What are some recent advances in the treatment of varicose veins?

Some recent advances in varicose veins involve treatment of veins with dysfunctional valves, called venous reflux. Sometimes when the valves are not closing fully, or slowly, pressure can build up in the veins in the legs and lead to symptoms such as swelling, heaviness, throbbing, burning or itching. It can result in varicose veins. Just having varicose veins does not mean you have venous reflux. Different modalities have been developed to “close down” superficial veins with dysfunctional valves such as using a laser, radio waves, or even injecting glue. While not yet available, different types of replacement valves are being developed to treat deep vein reflux.

 

How can you treat aneurysms without major invasive surgery?

Aneurysms, enlargements of an artery (blood vessel), can be treated without any major incisions. The principle is to place a covered stent, or tube, inside the artery to depressurize the aneurysm and prevent rupture.
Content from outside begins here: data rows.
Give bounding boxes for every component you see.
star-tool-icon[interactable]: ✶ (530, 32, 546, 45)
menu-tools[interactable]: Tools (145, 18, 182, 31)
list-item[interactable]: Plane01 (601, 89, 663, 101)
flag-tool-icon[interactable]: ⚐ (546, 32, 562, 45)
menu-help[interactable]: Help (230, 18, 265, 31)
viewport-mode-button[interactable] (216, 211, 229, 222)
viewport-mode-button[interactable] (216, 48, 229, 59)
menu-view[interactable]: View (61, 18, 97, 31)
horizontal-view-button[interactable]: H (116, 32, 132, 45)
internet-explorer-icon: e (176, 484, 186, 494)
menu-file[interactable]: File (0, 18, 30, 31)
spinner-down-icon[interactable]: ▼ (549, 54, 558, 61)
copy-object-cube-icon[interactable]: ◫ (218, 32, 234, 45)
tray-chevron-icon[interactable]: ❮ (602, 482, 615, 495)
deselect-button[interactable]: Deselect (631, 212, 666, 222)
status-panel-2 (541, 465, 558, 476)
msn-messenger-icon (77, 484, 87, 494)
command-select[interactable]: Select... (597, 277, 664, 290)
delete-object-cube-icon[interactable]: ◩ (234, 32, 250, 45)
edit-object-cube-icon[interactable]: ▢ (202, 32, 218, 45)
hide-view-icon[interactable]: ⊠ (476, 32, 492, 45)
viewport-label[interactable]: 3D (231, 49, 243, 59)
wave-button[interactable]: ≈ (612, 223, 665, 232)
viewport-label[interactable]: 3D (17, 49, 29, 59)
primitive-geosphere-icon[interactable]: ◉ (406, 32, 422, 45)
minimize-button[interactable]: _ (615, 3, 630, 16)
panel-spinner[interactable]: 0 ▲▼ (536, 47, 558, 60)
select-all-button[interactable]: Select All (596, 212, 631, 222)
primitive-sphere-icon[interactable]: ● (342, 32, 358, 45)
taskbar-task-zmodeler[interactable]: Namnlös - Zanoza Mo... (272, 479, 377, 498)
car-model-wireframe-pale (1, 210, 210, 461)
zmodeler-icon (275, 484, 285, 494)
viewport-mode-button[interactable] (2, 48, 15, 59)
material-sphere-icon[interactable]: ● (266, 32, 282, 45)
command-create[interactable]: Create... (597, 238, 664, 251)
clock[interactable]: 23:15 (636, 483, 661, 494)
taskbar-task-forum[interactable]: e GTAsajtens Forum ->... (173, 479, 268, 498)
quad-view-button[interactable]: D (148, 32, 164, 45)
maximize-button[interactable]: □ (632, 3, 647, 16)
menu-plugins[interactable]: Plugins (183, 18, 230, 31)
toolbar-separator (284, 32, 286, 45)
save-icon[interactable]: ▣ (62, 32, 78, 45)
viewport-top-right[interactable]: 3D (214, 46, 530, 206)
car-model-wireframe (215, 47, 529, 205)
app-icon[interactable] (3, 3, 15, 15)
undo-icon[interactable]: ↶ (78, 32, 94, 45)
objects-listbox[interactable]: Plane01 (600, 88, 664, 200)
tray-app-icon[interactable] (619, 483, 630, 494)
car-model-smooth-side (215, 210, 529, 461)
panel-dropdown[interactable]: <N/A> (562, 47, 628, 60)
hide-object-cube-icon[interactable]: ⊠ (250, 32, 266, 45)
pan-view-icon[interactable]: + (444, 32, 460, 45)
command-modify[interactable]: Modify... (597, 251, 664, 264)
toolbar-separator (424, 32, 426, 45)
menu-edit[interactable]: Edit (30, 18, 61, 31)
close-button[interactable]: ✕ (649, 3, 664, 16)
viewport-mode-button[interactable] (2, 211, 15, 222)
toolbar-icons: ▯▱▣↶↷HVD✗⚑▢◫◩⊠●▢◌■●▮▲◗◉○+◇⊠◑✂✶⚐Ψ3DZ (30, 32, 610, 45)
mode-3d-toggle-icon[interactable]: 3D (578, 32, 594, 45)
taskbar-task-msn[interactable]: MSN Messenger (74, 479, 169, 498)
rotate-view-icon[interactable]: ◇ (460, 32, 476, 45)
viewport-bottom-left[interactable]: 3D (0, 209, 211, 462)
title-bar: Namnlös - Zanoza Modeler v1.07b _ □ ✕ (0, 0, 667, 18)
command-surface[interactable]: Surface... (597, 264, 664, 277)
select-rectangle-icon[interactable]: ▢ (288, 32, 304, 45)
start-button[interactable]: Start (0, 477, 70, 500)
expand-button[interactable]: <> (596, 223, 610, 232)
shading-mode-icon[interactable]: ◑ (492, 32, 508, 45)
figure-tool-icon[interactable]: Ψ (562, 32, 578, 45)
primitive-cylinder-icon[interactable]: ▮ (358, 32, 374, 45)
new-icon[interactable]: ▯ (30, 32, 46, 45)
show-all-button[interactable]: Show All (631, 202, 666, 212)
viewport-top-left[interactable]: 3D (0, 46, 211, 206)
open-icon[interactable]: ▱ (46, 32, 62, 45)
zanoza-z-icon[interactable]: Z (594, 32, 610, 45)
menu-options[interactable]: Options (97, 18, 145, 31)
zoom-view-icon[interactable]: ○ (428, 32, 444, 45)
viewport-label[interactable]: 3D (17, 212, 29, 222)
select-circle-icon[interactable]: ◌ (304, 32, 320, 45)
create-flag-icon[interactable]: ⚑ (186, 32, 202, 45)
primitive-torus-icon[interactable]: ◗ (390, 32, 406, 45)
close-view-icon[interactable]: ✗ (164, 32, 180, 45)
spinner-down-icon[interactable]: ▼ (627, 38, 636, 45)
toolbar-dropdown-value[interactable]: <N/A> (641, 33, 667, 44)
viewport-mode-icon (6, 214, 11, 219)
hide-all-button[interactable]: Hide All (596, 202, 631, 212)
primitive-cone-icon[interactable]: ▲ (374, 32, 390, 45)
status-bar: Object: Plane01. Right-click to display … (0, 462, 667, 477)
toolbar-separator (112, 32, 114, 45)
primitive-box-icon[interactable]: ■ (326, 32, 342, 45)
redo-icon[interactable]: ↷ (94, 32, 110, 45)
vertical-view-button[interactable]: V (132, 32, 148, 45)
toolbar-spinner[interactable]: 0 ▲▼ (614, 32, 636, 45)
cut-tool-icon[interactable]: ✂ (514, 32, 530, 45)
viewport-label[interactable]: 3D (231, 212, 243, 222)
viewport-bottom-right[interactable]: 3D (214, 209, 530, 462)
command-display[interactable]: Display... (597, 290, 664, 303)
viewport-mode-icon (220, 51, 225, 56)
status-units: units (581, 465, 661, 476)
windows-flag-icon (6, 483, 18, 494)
Most of these stent grafts can be delivered percutaneously, or through needle access through an artery in the groin. Depending on which artery is involved, some are done as outpatients, or have one overnight stay in the hospital.

 

When it comes to your work, what might surprise your patients?

I think that the amount of training that is necessary might be surprising to some people. Following college, I worked for several years as an electrical engineer with IBM and then went to medical school, which is four years, then five years of general surgery, a year of research, and then two years of vascular surgery. In total, this was 12 years of training.